ARRA Fact Sheet: St. George Staten Island Ferry
Project: NYC Department of Transportation St. George Staten Island Ferry Terminal Bus Ramps project
City: Staten Island
State: New York
ARRA Award Amount: $175 Million
Program: Urbanized Area Formula
The NYC Department of Transportation (NYCDOT) is using its ARRA formula funds to rehabilitate eight vehicular bridges, one pedestrian bridge and one parking field which provide commuter access to the Staten Island Ferry Terminal. The bridges support pedestrian traffic, MTA bus routes and stations, drop off and pick up taxi service, and other passenger vehicle traffic such as commuter vans. In addition, NYCDOT will repair and replace deck surfaces, rehabilitate and replace deteriorated structural steel, repair and clean concrete substructure, and paint all exposed structural steel. The vehicular bridge adjacent to the Richmond County Bank Stadium (North Ramp) will be demolished and reconstructed on a more efficient alignment in order to alleviate traffic congestion at the intersection of Richmond Terrace and Wall Street. NYCDOT will also replace existing bridge lighting and drainage systems, including new underground pipes to the existing outfall locations; install a pigeon deterrent system; resurface the North Municipal Parking Field; and install architectural enhancements to the bus canopies and pedestrian breezeway.

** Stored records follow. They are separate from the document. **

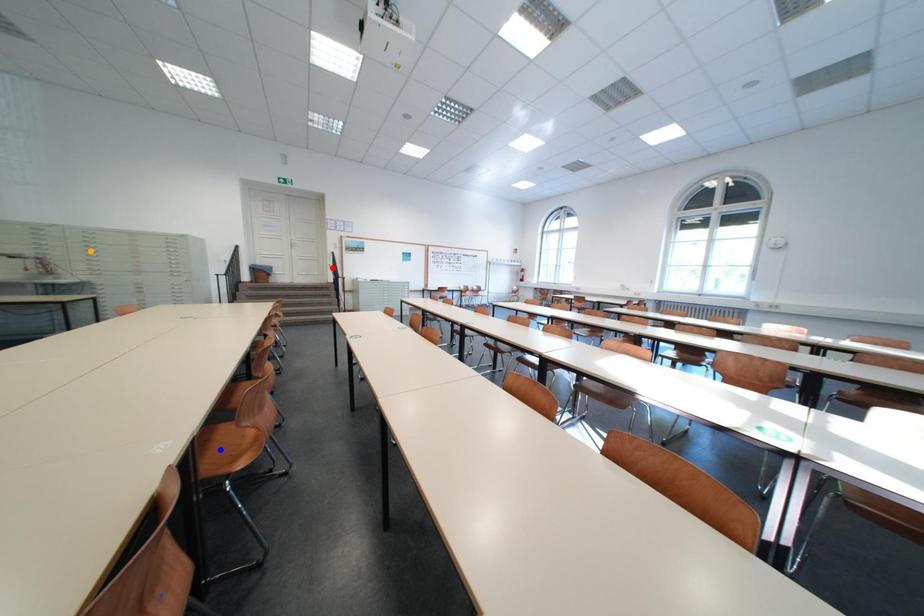 Order these from nearest to farthest:
- blue point
- orange point
- red point

1. blue point
2. orange point
3. red point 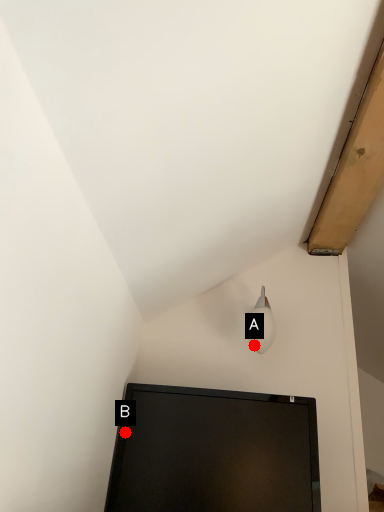 Question: Two points are circled on the image, labeled by A and B beside each circle. Which of the following is the farthest from the observer?

Choices:
 (A) A is further
 (B) B is further

Answer: (A) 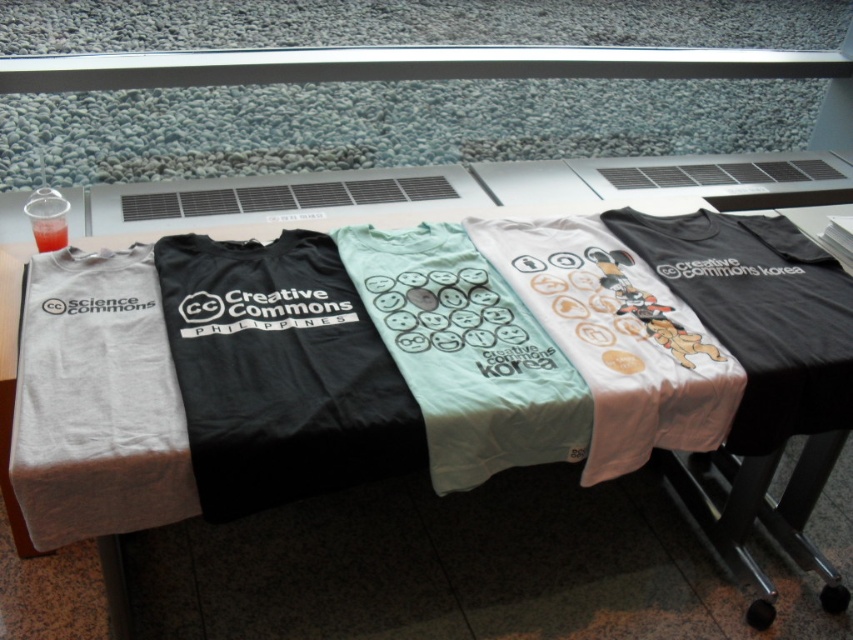 Does black matte t-shirt at center appear on the left side of light blue cotton t-shirt at center?

Indeed, black matte t-shirt at center is positioned on the left side of light blue cotton t-shirt at center.

Who is more distant from viewer, (x=233, y=340) or (x=508, y=340)?

Positioned behind is point (x=508, y=340).

Identify the location of black matte t-shirt at center. click(x=280, y=372).

Does black matte t-shirt at center have a lesser width compared to gray cotton t-shirt at left?

No, black matte t-shirt at center is not thinner than gray cotton t-shirt at left.

Is point (207, 465) positioned after point (59, 499)?

That is True.

You are a GUI agent. You are given a task and a screenshot of the screen. Output one action in this format:
    pyautogui.click(x=<x>, y=<y>)
    Task: Click on the black matte t-shirt at center
    The image size is (853, 640).
    Given the screenshot: What is the action you would take?
    pyautogui.click(x=280, y=372)

Does white cotton t-shirt at center have a lesser height compared to gray cotton t-shirt at left?

Incorrect, white cotton t-shirt at center's height does not fall short of gray cotton t-shirt at left's.

Which is above, white cotton t-shirt at center or gray cotton t-shirt at left?

gray cotton t-shirt at left is higher up.

Find the location of a particular element. white cotton t-shirt at center is located at coordinates (463, 556).

I want to click on white cotton t-shirt at center, so click(x=463, y=556). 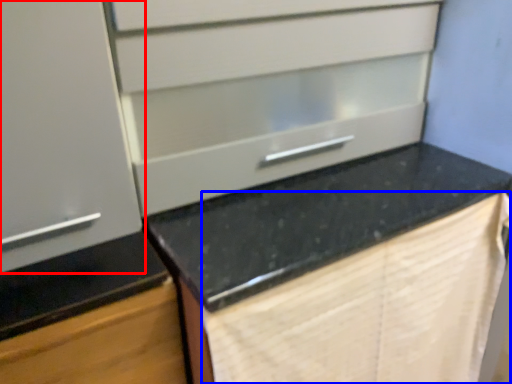 Question: Which object is further to the camera taking this photo, cabinetry (highlighted by a red box) or blanket (highlighted by a blue box)?

Choices:
 (A) cabinetry
 (B) blanket

Answer: (B) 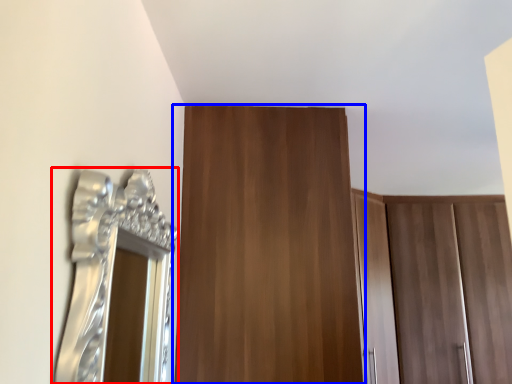 Question: Which point is closer to the camera, mirror (highlighted by a red box) or door (highlighted by a blue box)?

Choices:
 (A) mirror
 (B) door

Answer: (A)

As a result of the ARRA funding, approximately 20 jobs were created and staff were retained which includes CADD Techs, Structural Engineers, Transportation Engineer, Document Control Administrator, Civil Engineer, Administrative Assistant, Project Managers, Construction Supervisor, Project Accountant, Regional Manager, Safety Officer, Field Engineers, Operators, Laborers, and Surveyors.
The rehabilitation of the St. George Ferry Ramps shall restore and preserve the structural integrity of these bridges for another 25 years while completing the makeover of this vital transportation hub. This hub provides a direct connection for 60,000 riders on a daily basis to and from Manhattan. This project likely would never have happened within the current timeframe without ARRA funding.